In front of the loopholed wall, about the middle of the great breach, stood the tower of Los Hornos, still capable of some defence, and beneath it a mine was charged with twelve hundred weight of powder. The streets were all trenched and furnished with traverses to cover a retreat to Monte Orgullo; and before the main breach could be even reached a lodgement was to be effected in the horn-work; or, as in the former assault, the advance made under a flanking fire of musketry for two hundred yards, the first step being close to the sea wall at a salient angle, where two mines charged with eight hundred pounds of powder were prepared to overwhelm the advancing columns. To support this system of retrenchments and mines there was still one sixteen-pounder at St. Elmo, flanking the left of the breaches on the river face; a twelve and an eight-pounder in the casemates of the cavalier, to sweep the land face of St. John; many guns from the Monte Orgullo, also especially those at the Mirador, could play on the advancing columns, and there was a four-pounder hidden on the horn-work to open during the assault. Neither the resolution of the governor nor the courage of the garrison was abated, but the overwhelming fire had reduced the fighting men, and Rey, who had only two hundred and fifty in reserve, demanded of Soult whether his brave garrison should be exposed to another assault. “The army would endeavour to succour him,” was the reply, and he abided his fate.

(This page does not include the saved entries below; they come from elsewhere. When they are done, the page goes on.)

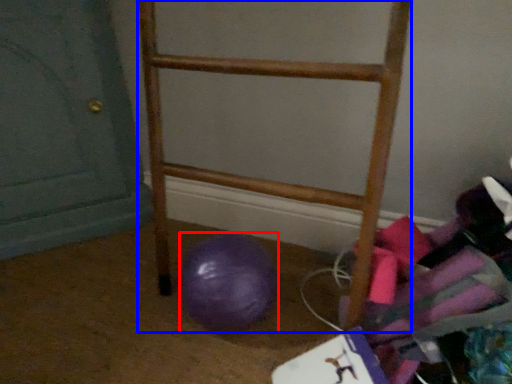 Question: Which object appears closest to the camera in this image, ball (highlighted by a red box) or furniture (highlighted by a blue box)?

Choices:
 (A) ball
 (B) furniture

Answer: (B) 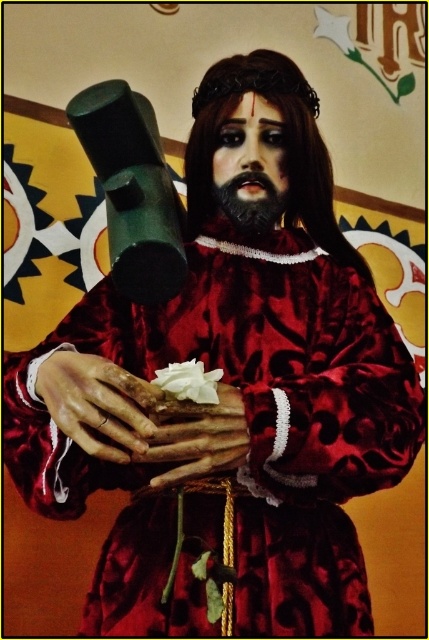 Question: Which point is closer to the camera taking this photo?

Choices:
 (A) (132, 410)
 (B) (274, 193)
 (C) (156, 417)

Answer: (A)

Question: Where is leather-like hand at center located in relation to black matte beard at center in the image?

Choices:
 (A) left
 (B) right

Answer: (A)

Question: Which point is closer to the camera taking this photo?

Choices:
 (A) (217, 196)
 (B) (187, 432)

Answer: (B)

Question: Is leather-like hand at center to the left of smooth leather gloves at center from the viewer's perspective?

Choices:
 (A) yes
 (B) no

Answer: (A)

This assault, before the defences were ruined, was obviously a repetition of the former fatal error; and the same generals who had before publicly disapproved of the operations now more freely dealt out censures, which, not ill-founded, were most ill-timed, because doubts descend from the commanders to the soldiers. Lord Wellington thought the fifth division had been thus discouraged, and incensed at the cause, demanded fifty volunteers from each of the fifteen regiments composing the first, fourth, and light divisions, “men who could show other troops how to mount a breach.” That was the phrase employed, and seven hundred and fifty gallant soldiers instantly marched to San Sebastian in answer to the appeal. Colonel Cooke and Major Robertson led the Guards and Germans of the first division; Major Rose commanded the men of the fourth division; Colonel Hunt, an officer who had already won his promotion at former assaults, led the fierce rugged veterans of the light division, yet there were good officers and brave soldiers in the fifth division.

At first a simple lodgement on the great breach was designed, and the volunteers and one brigade of the fifth division only were to be employed; but in a council held at night, the engineer Smith maintained that the orders were misunderstood, as no lodgement could be formed unless the high curtain was gained; General Oswald was of the same opinion; wherefore the remainder of the fifth division was brought to the trenches, and General Bradford, having offered the services of his Portuguese brigade, had a discretion to ford the Urumea from the Chofres and assail the farthest breach.

General Leith, commanding the fifth division, directed the attack from the isthmus, and being offended at the arrival of the volunteers would not suffer them to lead the assault; some he spread along the trenches to keep down the fire of the horn-work, the remainder he kept in reserve with Hay’s British and Sprye’s Portuguese brigades. Robinson’s brigade was to assault in two columns, one at the old breach between the towers, the other at St. John and the end of the high curtain. The small breach was left for Bradford, and some large boats filled with troops were to menace the back of Monte Orgullo from the ocean: Graham overlooked all the operations from the Chofres.